Теоретики не могут без тусовок
В двух кварталах от братьев Мариновых в другой парижской лаборатории работает их бывший однокурсник – 25-летний Игорь. Он занимается теоретической физикой, поэтому проблемы практиков его не волнуют. Но у теоретиков в России другие трудности.
– Теоретикам необходимо постоянное общение друг с другом, семинары, конгрессы, где они могут обмениваться информацией и мыслями, – рассуждает молодой ученый. – Когда все в твоей области уехали в Европу и США, то ты оказываешься в научном вакууме, вне научной тусовки. А в Европе зачастую бывает так, что на защите кандидатской или докторской диссертации собравшиеся могут общаться не на английском, а на русском языке – потому что в зале сидят одни русскоязычные профессора.
Бюрократы закручивают гайки
28-летний Александр Яковлев заканчивает аспирантуру в Стокгольме. Сам он называет себя прикладным математиком, хотя тоже закончил физфак.
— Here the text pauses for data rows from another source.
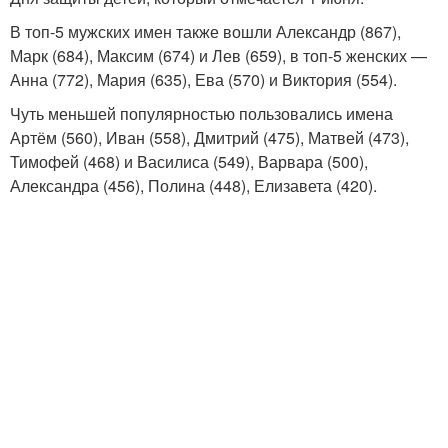
В топ-5 мужских имен также вошли Александр (867),
Марк (684), Максим (674) и Лев (659), в топ-5 женских —
Анна (772), Мария (635), Ева (570) и Виктория (554).
Чуть меньшей популярностью пользовались имена
Артём (560), Иван (558), Дмитрий (475), Матвей (473),
Тимофей (468) и Василиса (549), Варвара (500),
Александра (456), Полина (448), Елизавета (420).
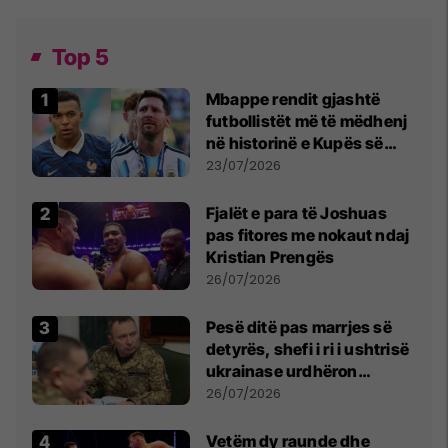
Top 5
Mbappe rendit gjashtë
futbollistët më të mëdhenj
në historinë e Kupës së
Botës, Messi mbetet i dyti
23/07/2026
Fjalët e para të Joshuas
pas fitores me nokaut ndaj
Kristian Prengës
26/07/2026
Pesë ditë pas marrjes së
detyrës, shefi i ri i ushtrisë
ukrainase urdhëron
kontroll të madh
26/07/2026
Vetëm dy raunde dhe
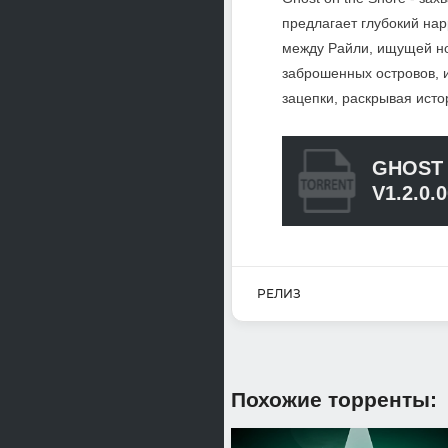
предлагает глубокий на
между Райли, ищущей но
заброшенных островов, 
зацепки, раскрывая ист
GHOST 
V1.2.0.
РЕЛИЗ
Похожие торренты:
– Здесь я на зарплату университета могу снимать квартиру и жить, ни в чем себе не отказывая, – объясняет он свой отъезд. – К тому же тут нет никакой бюрократической возни, администрация работает для ученых, а не наоборот. Я мгновенно могу получить любую справку, а в России пришлось бы убить день, бегая по кабинетам. И, наконец, есть много фирм, где мои знания и навыки можно применять.
Правда, математик признает, что в шведской жизни есть свои недостатки.
– Шведы очень закрыты и не особо жалуют иностранцев, – говорит он. – Поэтому общаюсь с выходцами из стран СНГ, благо их тут много.
27-летний физик и программист Виталий Янко патриотично не уехал за границу, оставшись в СПбГУ. Но уже через год разочаровался в науке и ушел работать над антивирусным маркетингом.
– Треть моих однокурсников уехала за границу, чуть больше трети ушли из науки работать на частные компании, треть осталась при университете, – говорит Виталий. – Но при новом ректоре появились новые правила: теперь сотрудник СПбГУ не может публиковаться в зарубежных журналах без визы ученого совета, которую непросто получить. А ведь для ученого это главная мотивация – публикации в ведущих научных журналах, чтобы о тебе знало мировое научное сообщество, чтобы тебя цитировали! А так мы варимся в собственном соку – при бедной материальной базе, мизерных зарплатах и без права стать известным в своей сфере. Надо быть аскетом Перельманом, чтобы терпеть такое.
Из гуманитариев за границу “двигать науку” уезжают в основном филологи. 30-летняя Надежда Олегова – востоковед, закончила восточный факультет СПбГУ. Специализируется на семитологии, уже около семи лет живет в Израиле и преподает в иерусалимском университете. Надежда возвращаться в Россию не собирается – и по личным соображениям (в Израиле она вышла замуж), и по научным – по ее словам, иудаика в России находится на уровне конца XIX века.
– Я изучаю старинные самаритянские и еврейские рукописи, – рассказывает она. – Самое смешное, что физически они находятся в Публичной библиотеке в моем родном Петербурге. Но, во-первых, преподавание в университете оплачивается настолько низко, что жить на эти деньги никак невозможно. Во-вторых, в той же “Публичке” всячески “закручивают гайки”, делая работу ученого просто невозможной. Уже несколько лет практически не разрешают фото- и ксерокопировать манускрипты, некоторые из них просто не достать. Те из моих российских коллег, которые были недовольны, стали в библиотеке персонами нон грата. Неудивительно, что все семитологи разъезжаются кто куда – в Израиль, в Америку или в Европу. Востоковеды уезжают в Японию, арабисты – в Америку.
Высот не добиться
Собираются ли молодые ученые возвращаться на Родину? На этот вопрос у большинства из них самих пока нет ответа.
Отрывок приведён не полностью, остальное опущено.